**WHAT THE TASK ASKS**:
Search the records for lines that contain the word "Calculated". Copy them all.

[Excerpts from a dataset]
****************

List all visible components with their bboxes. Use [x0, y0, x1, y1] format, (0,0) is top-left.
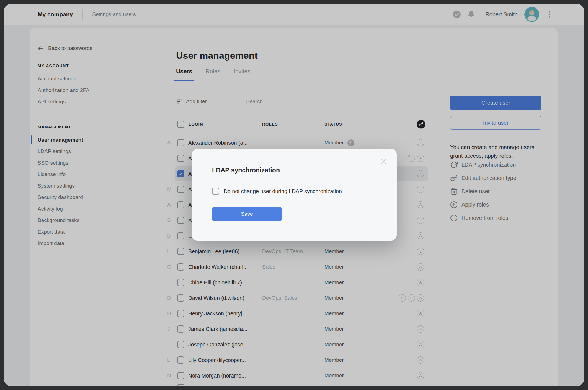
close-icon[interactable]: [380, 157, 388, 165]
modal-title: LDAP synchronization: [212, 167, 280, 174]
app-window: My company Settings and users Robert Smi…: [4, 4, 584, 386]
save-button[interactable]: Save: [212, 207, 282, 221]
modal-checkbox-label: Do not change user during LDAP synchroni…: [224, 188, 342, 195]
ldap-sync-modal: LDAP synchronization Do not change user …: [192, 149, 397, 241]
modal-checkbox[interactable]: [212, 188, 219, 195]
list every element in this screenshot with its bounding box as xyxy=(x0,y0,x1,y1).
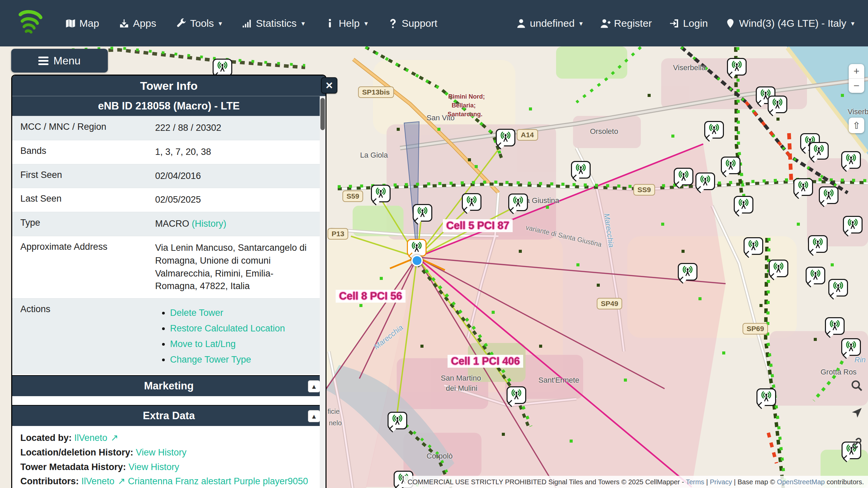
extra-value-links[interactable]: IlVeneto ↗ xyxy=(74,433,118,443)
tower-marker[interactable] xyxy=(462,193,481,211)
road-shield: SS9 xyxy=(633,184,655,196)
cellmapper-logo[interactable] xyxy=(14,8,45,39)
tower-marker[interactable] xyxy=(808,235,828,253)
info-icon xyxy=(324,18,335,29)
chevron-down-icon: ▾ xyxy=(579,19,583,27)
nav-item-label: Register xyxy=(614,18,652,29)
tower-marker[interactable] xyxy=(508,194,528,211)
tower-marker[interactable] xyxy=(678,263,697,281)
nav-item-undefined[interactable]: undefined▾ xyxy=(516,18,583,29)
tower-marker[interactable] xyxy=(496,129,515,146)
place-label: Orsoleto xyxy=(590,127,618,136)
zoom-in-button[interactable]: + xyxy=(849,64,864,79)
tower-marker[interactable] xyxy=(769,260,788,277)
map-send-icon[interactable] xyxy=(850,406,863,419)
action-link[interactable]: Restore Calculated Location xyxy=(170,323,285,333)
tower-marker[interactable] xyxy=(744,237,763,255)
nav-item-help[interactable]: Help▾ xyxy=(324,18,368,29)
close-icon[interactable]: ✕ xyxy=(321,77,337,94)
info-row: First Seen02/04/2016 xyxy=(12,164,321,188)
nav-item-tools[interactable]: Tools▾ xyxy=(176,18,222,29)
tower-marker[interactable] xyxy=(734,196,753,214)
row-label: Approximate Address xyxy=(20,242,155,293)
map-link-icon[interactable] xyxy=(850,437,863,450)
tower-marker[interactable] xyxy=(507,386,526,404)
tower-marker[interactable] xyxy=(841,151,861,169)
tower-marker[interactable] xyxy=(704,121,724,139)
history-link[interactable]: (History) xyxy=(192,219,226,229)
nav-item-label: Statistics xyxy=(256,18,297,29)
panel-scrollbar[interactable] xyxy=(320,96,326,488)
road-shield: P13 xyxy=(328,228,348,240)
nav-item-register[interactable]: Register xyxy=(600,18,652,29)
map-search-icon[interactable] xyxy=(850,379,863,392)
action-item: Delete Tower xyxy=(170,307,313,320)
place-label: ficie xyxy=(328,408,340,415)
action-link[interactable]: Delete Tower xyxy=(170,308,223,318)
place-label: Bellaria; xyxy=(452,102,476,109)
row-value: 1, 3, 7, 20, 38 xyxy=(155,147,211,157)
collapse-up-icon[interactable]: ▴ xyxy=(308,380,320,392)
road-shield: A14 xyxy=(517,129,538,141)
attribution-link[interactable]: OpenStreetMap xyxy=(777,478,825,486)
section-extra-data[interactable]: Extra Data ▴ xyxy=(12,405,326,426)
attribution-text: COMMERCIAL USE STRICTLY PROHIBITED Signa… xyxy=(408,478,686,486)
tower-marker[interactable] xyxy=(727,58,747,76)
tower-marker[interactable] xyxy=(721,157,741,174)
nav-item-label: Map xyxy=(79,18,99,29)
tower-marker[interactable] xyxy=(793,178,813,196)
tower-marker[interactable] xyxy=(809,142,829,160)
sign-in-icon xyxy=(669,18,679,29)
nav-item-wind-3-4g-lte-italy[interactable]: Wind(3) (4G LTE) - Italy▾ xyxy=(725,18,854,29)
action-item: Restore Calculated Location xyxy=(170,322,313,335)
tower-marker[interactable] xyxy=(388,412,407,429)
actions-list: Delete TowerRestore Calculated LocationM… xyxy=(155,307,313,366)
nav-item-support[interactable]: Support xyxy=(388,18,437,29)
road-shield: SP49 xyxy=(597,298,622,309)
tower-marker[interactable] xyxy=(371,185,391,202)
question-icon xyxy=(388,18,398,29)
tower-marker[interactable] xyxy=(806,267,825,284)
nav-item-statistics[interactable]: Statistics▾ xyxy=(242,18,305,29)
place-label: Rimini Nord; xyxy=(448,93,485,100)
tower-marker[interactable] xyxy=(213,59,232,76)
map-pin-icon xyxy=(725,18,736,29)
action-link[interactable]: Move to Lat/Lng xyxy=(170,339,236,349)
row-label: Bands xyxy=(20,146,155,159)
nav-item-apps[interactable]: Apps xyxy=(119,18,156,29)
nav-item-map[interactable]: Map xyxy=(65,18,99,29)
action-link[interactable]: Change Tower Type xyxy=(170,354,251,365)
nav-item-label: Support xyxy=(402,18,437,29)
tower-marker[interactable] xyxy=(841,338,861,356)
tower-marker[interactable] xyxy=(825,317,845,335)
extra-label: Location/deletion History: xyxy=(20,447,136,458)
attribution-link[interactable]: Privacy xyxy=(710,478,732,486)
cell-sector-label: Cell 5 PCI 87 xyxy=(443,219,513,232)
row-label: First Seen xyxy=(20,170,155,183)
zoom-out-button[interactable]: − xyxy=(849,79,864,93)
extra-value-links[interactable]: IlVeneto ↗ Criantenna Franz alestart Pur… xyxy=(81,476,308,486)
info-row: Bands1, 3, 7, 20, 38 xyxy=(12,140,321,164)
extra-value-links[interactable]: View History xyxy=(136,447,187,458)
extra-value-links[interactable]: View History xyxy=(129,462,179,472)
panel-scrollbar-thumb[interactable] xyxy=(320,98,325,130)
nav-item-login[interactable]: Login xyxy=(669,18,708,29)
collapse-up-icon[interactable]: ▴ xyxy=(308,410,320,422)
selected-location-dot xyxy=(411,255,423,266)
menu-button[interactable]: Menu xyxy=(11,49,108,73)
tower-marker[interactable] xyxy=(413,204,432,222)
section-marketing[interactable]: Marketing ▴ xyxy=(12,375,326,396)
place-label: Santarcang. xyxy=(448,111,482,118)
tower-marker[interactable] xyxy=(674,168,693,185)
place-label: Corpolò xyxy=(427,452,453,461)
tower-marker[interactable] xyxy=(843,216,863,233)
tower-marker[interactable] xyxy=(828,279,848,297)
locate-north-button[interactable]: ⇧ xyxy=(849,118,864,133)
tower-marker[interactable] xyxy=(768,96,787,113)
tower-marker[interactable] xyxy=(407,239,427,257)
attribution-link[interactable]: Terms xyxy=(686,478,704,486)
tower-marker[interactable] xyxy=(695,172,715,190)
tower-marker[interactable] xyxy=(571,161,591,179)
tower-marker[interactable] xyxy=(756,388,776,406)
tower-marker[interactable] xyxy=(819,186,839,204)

****************

**SOLVED PROBLEM**:
action-link[interactable]: Restore Calculated Location xyxy=(170,323,285,333)
action-item: Restore Calculated Location xyxy=(170,322,313,335)
actions-list: Delete TowerRestore Calculated LocationM… xyxy=(155,307,313,366)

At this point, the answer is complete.